* **Work required**: Give back the exact lines of the material below from the one containing "Allianz (227, 1414)" through the one containing "Überlegungen zur Anwendung", and no pictures.

* **Entries supplied**:
######

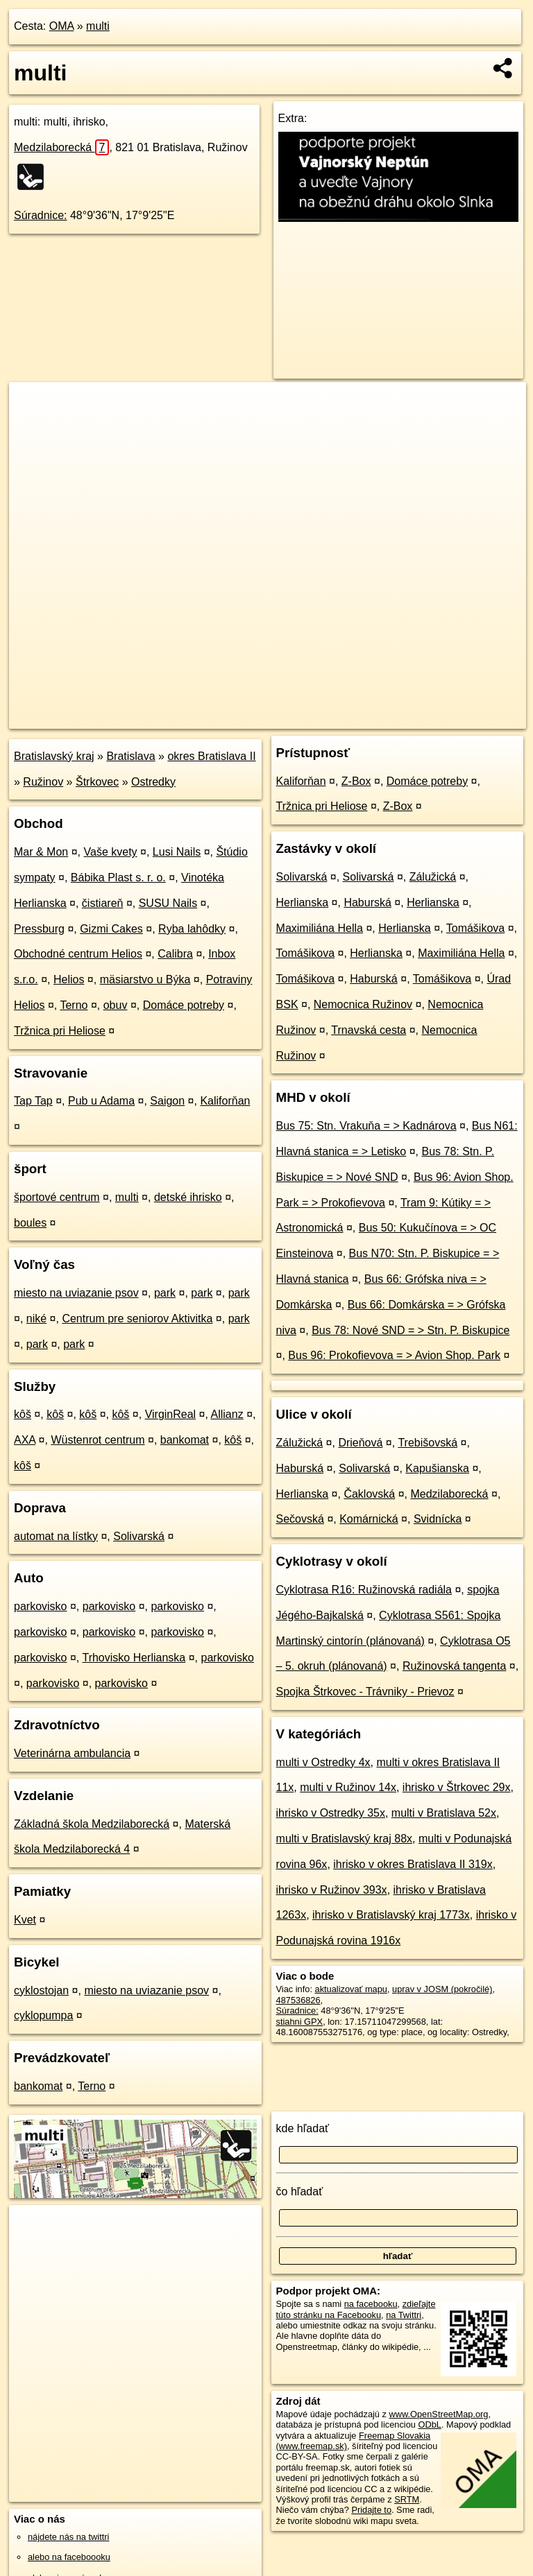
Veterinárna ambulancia (72, 1753)
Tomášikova (475, 928)
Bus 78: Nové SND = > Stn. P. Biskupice (410, 1330)
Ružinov (43, 782)
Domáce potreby (183, 1005)
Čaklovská (369, 1494)
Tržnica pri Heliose (59, 1031)
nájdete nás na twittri (68, 2537)
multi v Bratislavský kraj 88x (344, 1838)
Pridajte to (371, 2510)
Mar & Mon (41, 852)
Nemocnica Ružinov (363, 1004)
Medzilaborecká (61, 147)
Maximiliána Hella (319, 928)
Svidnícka (438, 1519)
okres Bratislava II (211, 756)
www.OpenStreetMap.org (438, 2414)
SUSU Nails (168, 903)
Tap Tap (33, 1101)
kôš (22, 1414)
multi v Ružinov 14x (348, 1787)
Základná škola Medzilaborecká (91, 1824)
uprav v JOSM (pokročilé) (442, 1989)
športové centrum (57, 1197)
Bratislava (130, 756)
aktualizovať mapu (351, 1989)
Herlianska (302, 902)
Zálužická (433, 877)
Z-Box (356, 781)
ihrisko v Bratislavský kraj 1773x (391, 1915)
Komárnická (368, 1519)
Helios (68, 979)
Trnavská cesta (368, 1030)
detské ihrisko (188, 1197)
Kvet (25, 1920)
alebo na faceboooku (69, 2557)
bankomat (184, 1440)
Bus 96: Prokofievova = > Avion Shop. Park (394, 1355)
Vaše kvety (110, 852)
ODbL (429, 2424)
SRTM (406, 2499)
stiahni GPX (299, 2021)
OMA (61, 26)
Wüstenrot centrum (97, 1440)
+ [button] (32, 405)
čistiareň (103, 903)
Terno (73, 1005)
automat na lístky (56, 1536)
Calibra (175, 954)
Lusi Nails (177, 852)
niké (36, 1318)
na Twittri (403, 2315)
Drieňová (360, 1443)
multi (98, 26)
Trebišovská (427, 1443)
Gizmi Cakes (111, 929)
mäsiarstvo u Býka (145, 979)
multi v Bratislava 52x (443, 1813)
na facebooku (371, 2304)
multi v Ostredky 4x (323, 1762)
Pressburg (39, 929)
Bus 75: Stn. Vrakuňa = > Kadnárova (366, 1126)
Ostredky (153, 782)
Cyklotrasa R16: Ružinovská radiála (364, 1590)
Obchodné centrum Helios (78, 954)
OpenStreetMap (290, 718)
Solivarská (138, 1536)
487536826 (298, 2000)
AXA (24, 1440)
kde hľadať (303, 2128)
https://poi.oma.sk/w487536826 (465, 718)
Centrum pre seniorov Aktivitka (137, 1318)
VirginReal (170, 1414)
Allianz (227, 1414)
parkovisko (40, 1606)
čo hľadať (299, 2191)
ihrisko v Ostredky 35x (330, 1813)
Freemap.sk (361, 718)
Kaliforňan (225, 1101)
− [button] (32, 427)
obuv (115, 1005)
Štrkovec (97, 782)
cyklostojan (41, 1990)
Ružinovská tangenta (454, 1666)
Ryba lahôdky (192, 929)
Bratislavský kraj (54, 756)
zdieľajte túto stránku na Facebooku (356, 2309)
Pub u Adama (101, 1101)
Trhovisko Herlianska (133, 1657)
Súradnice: (40, 215)
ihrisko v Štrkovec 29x (457, 1787)
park (165, 1293)
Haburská (367, 902)
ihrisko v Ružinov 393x (331, 1890)
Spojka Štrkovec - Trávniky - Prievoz (365, 1691)
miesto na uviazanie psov (76, 1293)
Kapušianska (437, 1468)
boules (30, 1223)
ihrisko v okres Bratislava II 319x (412, 1864)
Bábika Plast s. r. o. (118, 877)
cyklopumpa (43, 2015)
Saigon (167, 1101)
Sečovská (300, 1519)
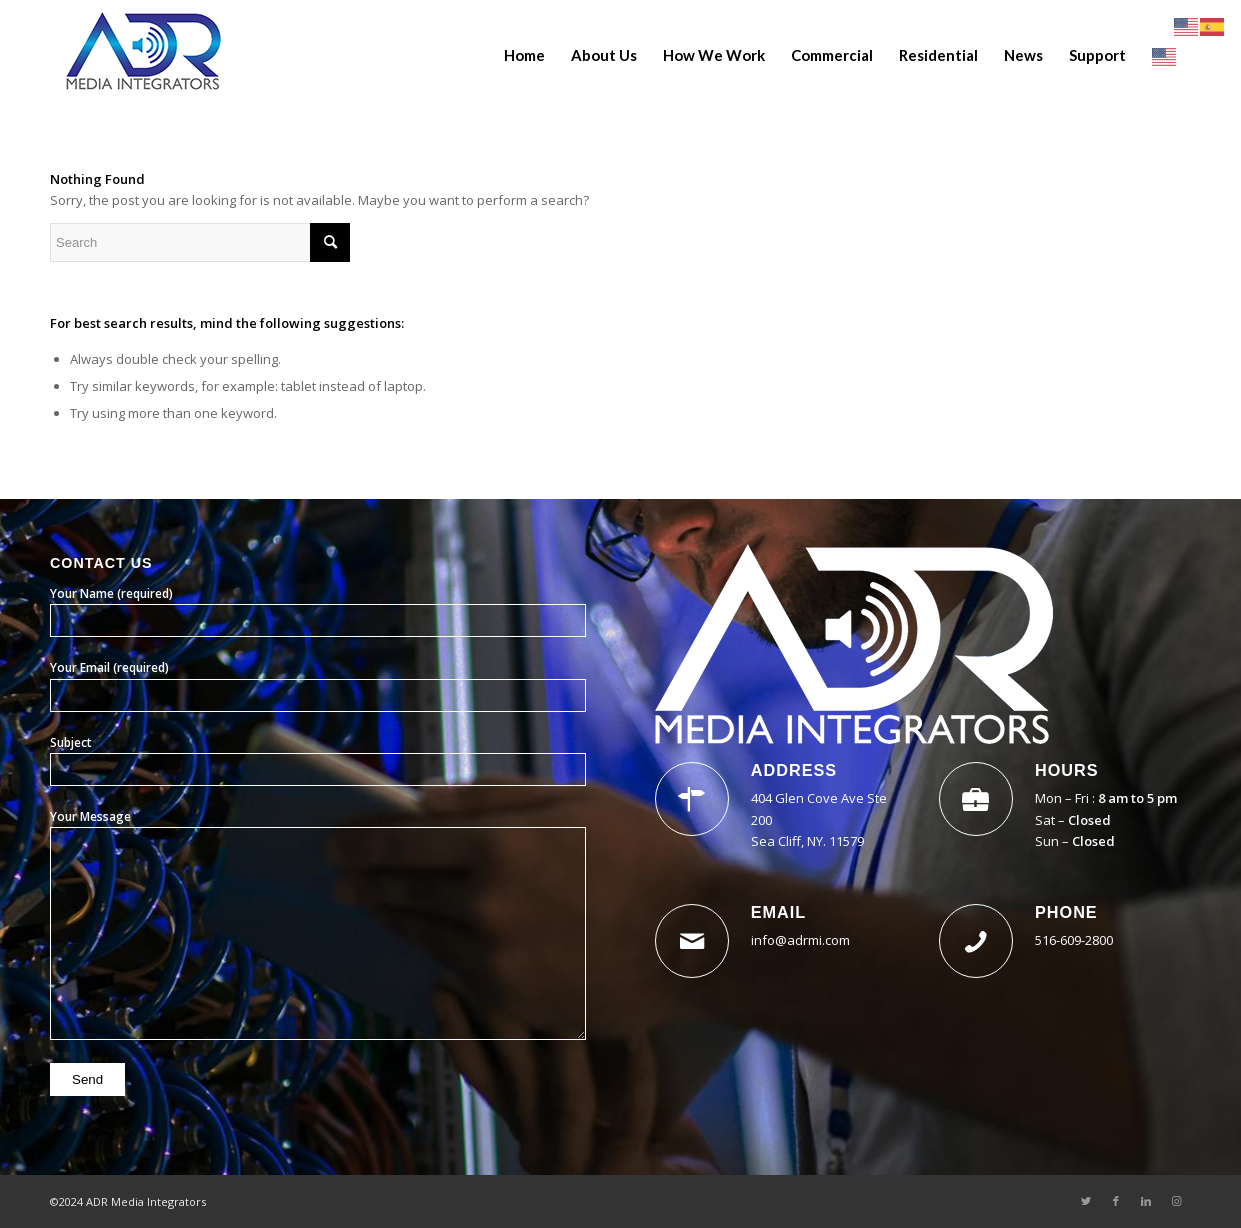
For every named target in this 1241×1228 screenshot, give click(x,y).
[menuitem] (524, 55)
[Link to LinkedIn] (1146, 1201)
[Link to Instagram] (1176, 1201)
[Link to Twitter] (1086, 1201)
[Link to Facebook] (1116, 1201)
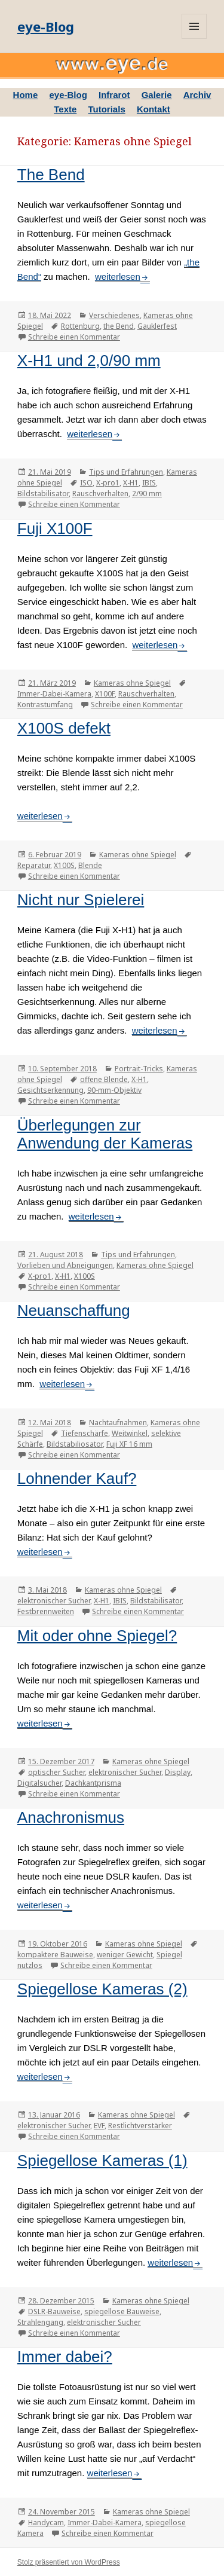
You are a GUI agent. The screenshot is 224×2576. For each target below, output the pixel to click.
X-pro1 (107, 483)
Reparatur (33, 865)
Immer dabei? (64, 2357)
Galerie (157, 95)
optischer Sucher (56, 1772)
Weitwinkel (130, 1433)
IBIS (149, 483)
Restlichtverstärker (140, 2125)
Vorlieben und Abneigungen (65, 1265)
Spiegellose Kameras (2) (102, 1989)
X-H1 (131, 483)
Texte (65, 109)
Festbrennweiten (45, 1611)
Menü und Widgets (194, 26)
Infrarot (114, 95)
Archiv (197, 95)
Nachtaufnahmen (118, 1422)
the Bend (118, 326)
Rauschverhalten (100, 493)
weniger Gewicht (125, 1954)
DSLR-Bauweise (54, 2311)
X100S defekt (64, 728)
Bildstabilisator (43, 493)
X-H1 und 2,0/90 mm (89, 360)
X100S (64, 865)
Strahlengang (40, 2322)
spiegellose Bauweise (121, 2311)
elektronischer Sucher (53, 1601)
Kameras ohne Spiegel (132, 683)
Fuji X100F (55, 528)
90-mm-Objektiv (114, 1090)
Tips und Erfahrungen (126, 472)
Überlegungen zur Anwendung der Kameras (104, 1134)
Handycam (46, 2522)
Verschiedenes (114, 315)
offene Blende (104, 1079)
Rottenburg (80, 326)
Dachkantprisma (93, 1783)
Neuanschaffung (73, 1310)
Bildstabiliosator (75, 1444)
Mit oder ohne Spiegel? (97, 1636)
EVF (99, 2125)
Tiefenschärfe (84, 1433)
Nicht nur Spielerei (80, 900)
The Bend (51, 175)
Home (25, 95)
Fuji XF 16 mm (129, 1444)
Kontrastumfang (45, 704)
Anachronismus (70, 1817)
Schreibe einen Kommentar (74, 337)
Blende (90, 865)
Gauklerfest (157, 326)
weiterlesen (117, 276)
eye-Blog (45, 26)
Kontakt (153, 109)
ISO (86, 483)
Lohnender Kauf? (77, 1478)
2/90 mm (147, 493)
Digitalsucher (39, 1783)
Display (178, 1772)
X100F (105, 694)
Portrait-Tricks (139, 1069)
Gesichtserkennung (50, 1090)
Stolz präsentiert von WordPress (68, 2562)
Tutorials (106, 109)
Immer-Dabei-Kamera (54, 694)
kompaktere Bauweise (55, 1954)
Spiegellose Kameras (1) (102, 2160)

######

* **Answer area**:
Allianz (227, 1414)
parkovisko (40, 1606)
čo hľadať (299, 2191)
ihrisko v Ostredky 35x (330, 1813)
Freemap.sk (361, 718)
Kaliforňan (225, 1101)
− [button] (32, 427)
obuv (115, 1005)
Štrkovec (97, 782)
cyklostojan (41, 1990)
Ružinovská tangenta (454, 1666)
Ryba lahôdky (192, 929)
Bratislavský kraj (54, 756)
zdieľajte túto stránku na Facebooku (356, 2309)
Pub u Adama (101, 1101)
Trhovisko Herlianska (133, 1657)
Súradnice: (40, 215)
ihrisko v Štrkovec 29x (457, 1787)
park (165, 1293)
Haburská (367, 902)
ihrisko v Ružinov 393x (331, 1890)
Spojka Štrkovec - Trávniky - Prievoz (365, 1691)
miesto na uviazanie psov (76, 1293)
Kapušianska (437, 1468)
boules (30, 1223)
ihrisko v okres Bratislava II 319x (412, 1864)
Bábika Plast s. r. o. (118, 877)
cyklopumpa (43, 2015)
Saigon (167, 1101)
Sečovská (300, 1519)
For every named target in this 1241×1228 screenshot, give click(x,y).
[menuitem] (524, 55)
[Link to LinkedIn] (1146, 1201)
[Link to Instagram] (1176, 1201)
[Link to Twitter] (1086, 1201)
[Link to Facebook] (1116, 1201)
You are a GUI agent. The screenshot is 224×2576. For each target below, output the pixel to click.
X-pro1 (107, 483)
Reparatur (33, 865)
Immer dabei? (64, 2357)
Galerie (157, 95)
optischer Sucher (56, 1772)
Weitwinkel (130, 1433)
IBIS (149, 483)
Restlichtverstärker (140, 2125)
Vorlieben und Abneigungen (65, 1265)
Spiegellose Kameras (2) (102, 1989)
X-H1 (131, 483)
Texte (65, 109)
Festbrennweiten (45, 1611)
Menü und Widgets (194, 26)
Infrarot (114, 95)
Archiv (197, 95)
Nachtaufnahmen (118, 1422)
the Bend (118, 326)
Rauschverhalten (100, 493)
weniger Gewicht (125, 1954)
DSLR-Bauweise (54, 2311)
X100S defekt (64, 728)
Bildstabilisator (43, 493)
X-H1 und 2,0/90 mm (89, 360)
X100S (64, 865)
Strahlengang (40, 2322)
spiegellose Bauweise (121, 2311)
elektronischer Sucher (53, 1601)
Kameras ohne Spiegel (132, 683)
Fuji X100F (55, 528)
90-mm-Objektiv (114, 1090)
Tips und Erfahrungen (126, 472)
Überlegungen zur Anwendung der Kameras (104, 1134)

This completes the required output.